Questão de Direito Administrativo — Atos administrativos — FCC 2018
Direito Administrativo›Atos administrativos
Código
fc044170
Banca
FCC
Órgão
DPE-AM
Ano
2018
Cargo
Analista em Gestão Especializado de Defensoria - Administração
Suely, diretora de uma escola da rede pública, autorizou que o zelador daquela unidade ocupasse, para fins de moradia, uma edícula existente no terreno, formalizando a autorização mediante outorga de permissão de uso. Justificou o ato praticado, pelo interesse público na permanência do zelador nas dependências do estabelecimento de ensino no período noturno, o que contribuiria para a segurança patrimonial, haja vista o registro de diversos furtos de material.
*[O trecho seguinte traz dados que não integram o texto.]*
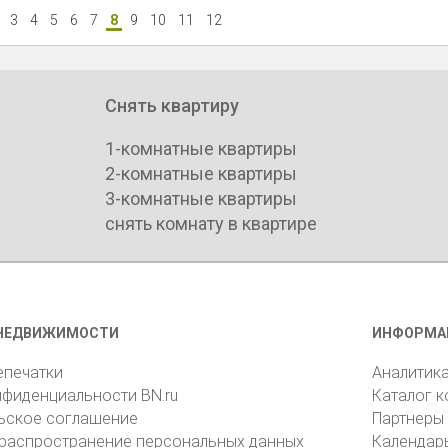
3
4
5
6
7
8
9
10
11
12
Снять квартиру
1-комнатные квартиры
2-комнатные квартиры
3-комнатные квартиры
снять комнату в квартире
НЕДВИЖИМОСТИ
ИНФОРМА
епечатки
Аналитик
нфиденциальности BN.ru
Каталог 
ьское соглашение
Партнеры
 распространение персональных данных
Календар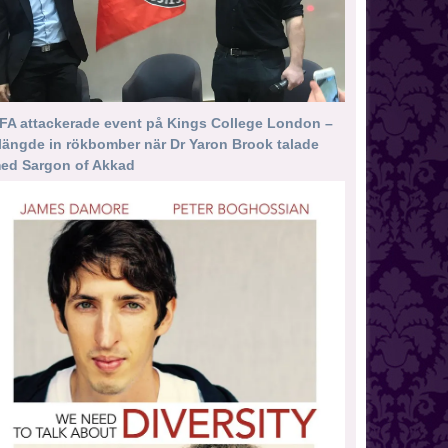
FA attackerade event på Kings College London –
längde in rökbomber när Dr Yaron Brook talade
ed Sargon of Akkad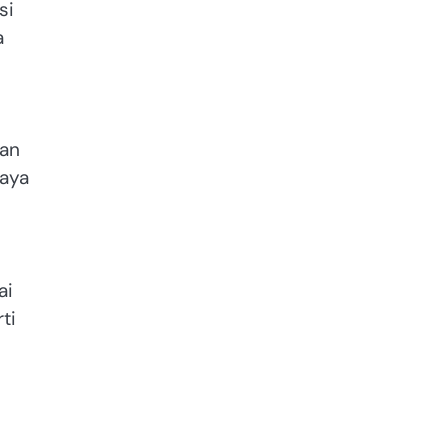
si
a
kan
baya
ai
ti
Contudo, passados alguns meses, a Diretora foi informada de que seria realizada uma reforma na escola e que a edícula deveria estar desocupada para estocar os materiais necessários e servir de refeitório e vestiário para os trabalhadores contratados. Diante da superveniência de tal circunstância, o ato administrativo praticado por Suely, consistente na permissão de uso ao zelador,
Adeve ser anulado, administrativa ou judicialmente, por desvio de finalidade, que restou evidenciado pela circunstância subsequente.
Bdeve ser anulado, pela própria diretora ou superior hierárquico, em face da superveniência de razões de interesse público.
Csomente pode ser desfeito pelo Poder Judiciário, haja vista que gerou direito subjetivo ao destinatário.
Dé passível de revogação, na esfera administrativa ou judicial, com base na supremacia do interesse público sobre o particular.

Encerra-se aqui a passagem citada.